▼▼▼
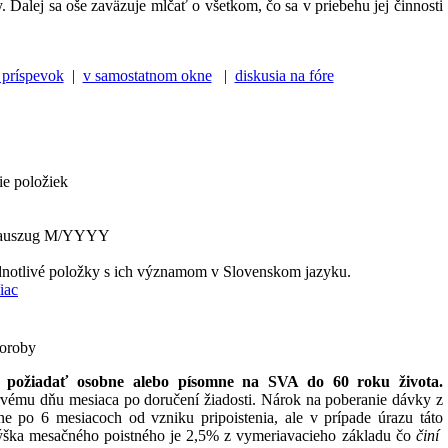
 Ďalej sa oše zaväzuje mlčať o všetkom, čo sa v priebehu jej činnosti
 príspevok
|
v samostatnom okne
|
diskusia na fóre
ie položiek
toauszug M/YYYY
dnotlivé položky s ich významom v Slovenskom jazyku.
iac
horoby
e požiadať osobne alebo písomne na SVA do 60 roku života.
vému dňu mesiaca po doručení žiadosti. Nárok na poberanie dávky z
kne po 6 mesiacoch od vzniku pripoistenia, ale v prípade úrazu táto
Výška mesačného poistného je 2,5% z vymeriavacieho základu čo
činí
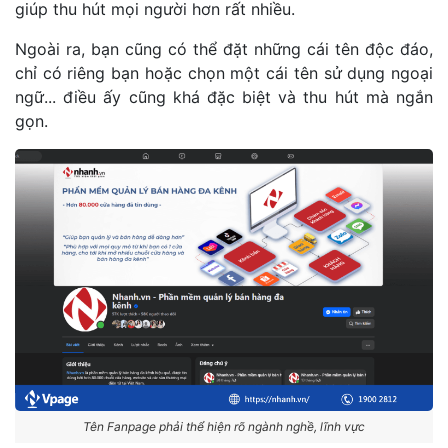
giúp thu hút mọi người hơn rất nhiều.
Ngoài ra, bạn cũng có thể đặt những cái tên độc đáo,
chỉ có riêng bạn hoặc chọn một cái tên sử dụng ngoại
ngữ... điều ấy cũng khá đặc biệt và thu hút mà ngắn
gọn.
Tên Fanpage phải thể hiện rõ ngành nghề, lĩnh vực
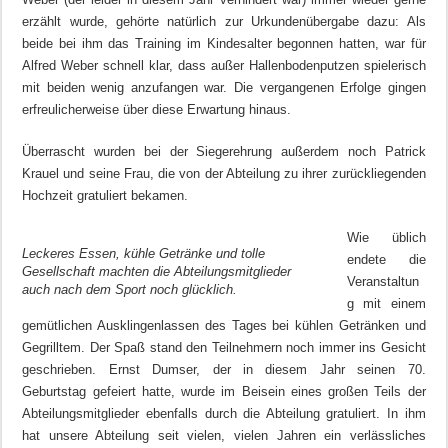
erzählt wurde, gehörte natürlich zur Urkundenübergabe dazu: Als
beide bei ihm das Training im Kindesalter begonnen hatten, war für
Alfred Weber schnell klar, dass außer Hallenbodenputzen spielerisch
mit beiden wenig anzufangen war. Die vergangenen Erfolge gingen
erfreulicherweise über diese Erwartung hinaus.
Überrascht wurden bei der Siegerehrung außerdem noch Patrick
Krauel und seine Frau, die von der Abteilung zu ihrer zurückliegenden
Hochzeit gratuliert bekamen.
Wie üblich
Leckeres Essen, kühle Getränke und tolle
endete die
Gesellschaft machten die Abteilungsmitglieder
Veranstaltun
auch nach dem Sport noch glücklich.
g mit einem
gemütlichen Ausklingenlassen des Tages bei kühlen Getränken und
Gegrilltem. Der Spaß stand den Teilnehmern noch immer ins Gesicht
geschrieben. Ernst Dumser, der in diesem Jahr seinen 70.
Geburtstag gefeiert hatte, wurde im Beisein eines großen Teils der
Abteilungsmitglieder ebenfalls durch die Abteilung gratuliert. In ihm
hat unsere Abteilung seit vielen, vielen Jahren ein verlässliches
▲▲▲
Reply with every line of the listing that has the string "Abteilungsmitglieder".

### RESULT OF THE EXERCISE
Gesellschaft machten die Abteilungsmitglieder
Abteilungsmitglieder ebenfalls durch die Abteilung gratuliert. In ihm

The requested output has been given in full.